PROMPT: Copy the lines below exactly, starting with the first and finishing with the one holding "Dichiaro di aver"; do not copy the pictures.

EXTRACTED INFORMATION:
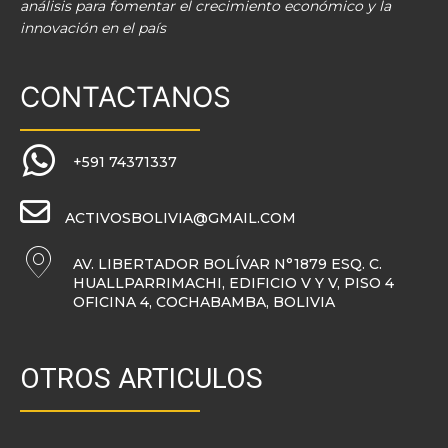
análisis para fomentar el crecimiento económico y la
innovación en el país
CONTACTANOS
+591 74371337
ACTIVOSBOLIVIA@GMAIL.COM
AV. LIBERTADOR BOLÍVAR N°1879 ESQ. C.
HUALLPARRIMACHI, EDIFICIO V Y V, PISO 4
OFICINA 4, COCHABAMBA, BOLIVIA
OTROS ARTICULOS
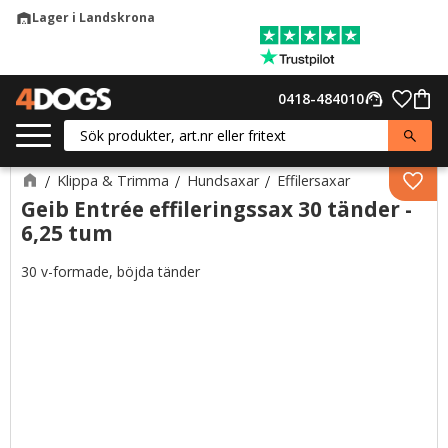
Lager i Landskrona
warehouse
Meny
Favor
0418-484010
support_agent
Kund
Klippa & Trimma
Hundsaxar
Effilersaxar
Lägg 
Geib Entrée effileringssax 30 tänder -
6,25 tum
30 v-formade, böjda tänder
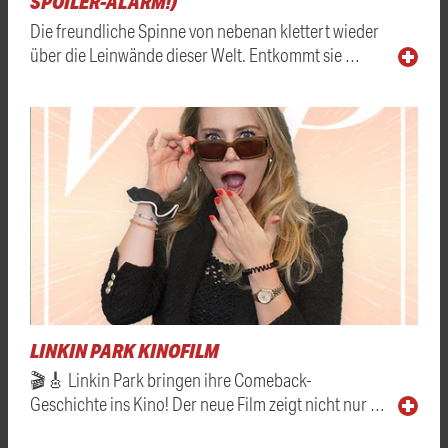
SPOILER-ALARM!)
Die freundliche Spinne von nebenan klettert wieder
über die Leinwände dieser Welt. Entkommt sie …
LINKIN PARK KINOFILM
🎬🎸 Linkin Park bringen ihre Comeback-
Geschichte ins Kino! Der neue Film zeigt nicht nur …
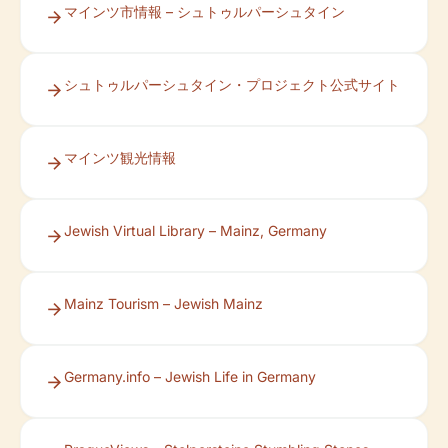
マインツ市情報 – シュトゥルパーシュタイン
シュトゥルパーシュタイン・プロジェクト公式サイト
マインツ観光情報
Jewish Virtual Library – Mainz, Germany
Mainz Tourism – Jewish Mainz
Germany.info – Jewish Life in Germany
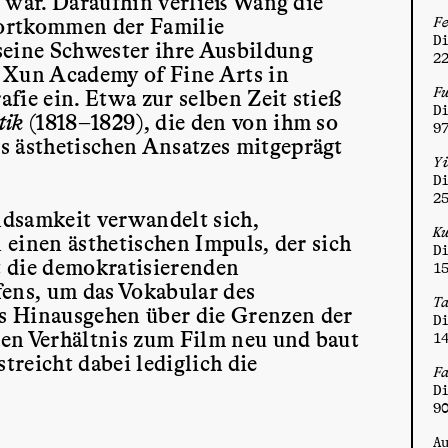
lt war. Daraufhin verließ Wang die
Fortkommen der Familie
F
D
seine Schwester ihre Ausbildung
2
Lu Xun Academy of Fine Arts in
F
fie ein. Etwa zur selben Zeit stieß
D
tik
(1818–1829), die den von ihm so
9
s ästhetischen Ansatzes mitgeprägt
Y
D
2
dsamkeit verwandelt sich,
K
n einen ästhetischen Impuls, der sich
D
t die demokratisierenden
1
fens, um das Vokabular des
T
s Hinausgehen über die Grenzen der
D
en Verhältnis zum Film neu und baut
1
treicht dabei lediglich die
F
D
9
A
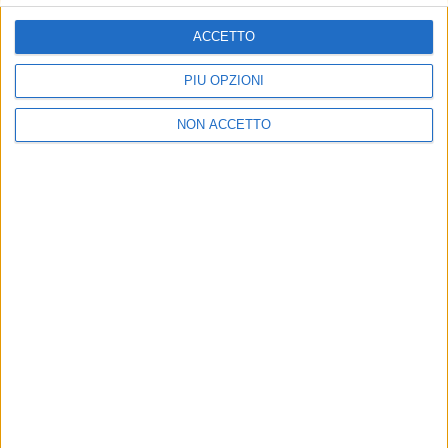
ISCRIVITI
ACCETTO
Dichiaro di aver letto e compreso l'informativa sulla privacy e
di dare il mio consenso alla ricezione di promozioni commerciali
PIÙ OPZIONI
ed informative.
Vedi POLITICA SULLA PRIVACY.
NON ACCETTO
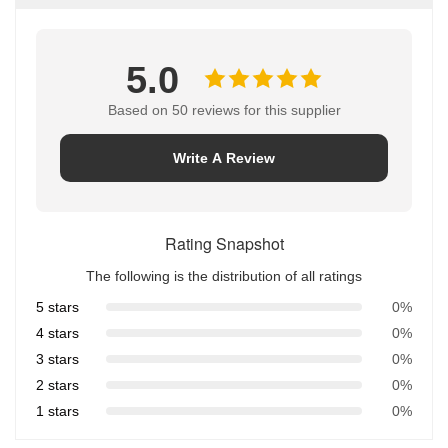
5.0
Based on 50 reviews for this supplier
Write A Review
Rating Snapshot
The following is the distribution of all ratings
5 stars
0%
4 stars
0%
3 stars
0%
2 stars
0%
1 stars
0%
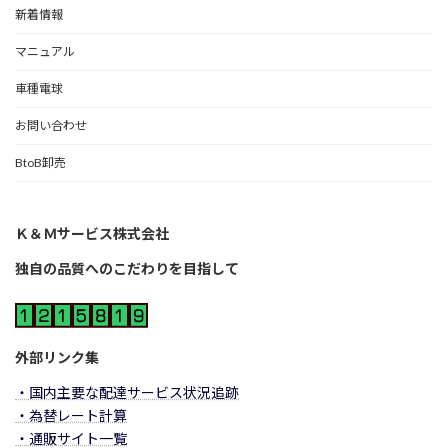
新着情報
マニュアル
車種電球
お問い合わせ
BtoB卸売
Ｋ＆Ｍサービス株式会社
独自の品質へのこだわりを目指して
外部リンク集
・国内主要な配達サービス状況追跡
・為替レート計算
・通販サイト一覧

SOLVED EXERCISE:
análisis para fomentar el crecimiento económico y la
innovación en el país
CONTACTANOS
+591 74371337
ACTIVOSBOLIVIA@GMAIL.COM
AV. LIBERTADOR BOLÍVAR N°1879 ESQ. C.
HUALLPARRIMACHI, EDIFICIO V Y V, PISO 4
OFICINA 4, COCHABAMBA, BOLIVIA
OTROS ARTICULOS
Lager i Landskrona
warehouse
Meny
Favor
0418-484010
support_agent
Kund
Klippa & Trimma
Hundsaxar
Effilersaxar
Lägg 
Geib Entrée effileringssax 30 tänder -
6,25 tum
30 v-formade, böjda tänder
SPOILER-ALARM!)
Die freundliche Spinne von nebenan klettert wieder
über die Leinwände dieser Welt. Entkommt sie …
LINKIN PARK KINOFILM
🎬🎸 Linkin Park bringen ihre Comeback-
Geschichte ins Kino! Der neue Film zeigt nicht nur …
マインツ市情報 – シュトゥルパーシュタイン
シュトゥルパーシュタイン・プロジェクト公式サイト
マインツ観光情報
Jewish Virtual Library – Mainz, Germany
Mainz Tourism – Jewish Mainz
Germany.info – Jewish Life in Germany
lt war. Daraufhin verließ Wang die
Fortkommen der Familie
F
D
seine Schwester ihre Ausbildung
2
Lu Xun Academy of Fine Arts in
F
fie ein. Etwa zur selben Zeit stieß
D
tik
(1818–1829), die den von ihm so
9
s ästhetischen Ansatzes mitgeprägt
Y
D
2
dsamkeit verwandelt sich,
K
n einen ästhetischen Impuls, der sich
D
t die demokratisierenden
1
fens, um das Vokabular des
T
s Hinausgehen über die Grenzen der
D
en Verhältnis zum Film neu und baut
1
treicht dabei lediglich die
F
D
9
A
ISCRIVITI
ACCETTO
Dichiaro di aver letto e compreso l'informativa sulla privacy e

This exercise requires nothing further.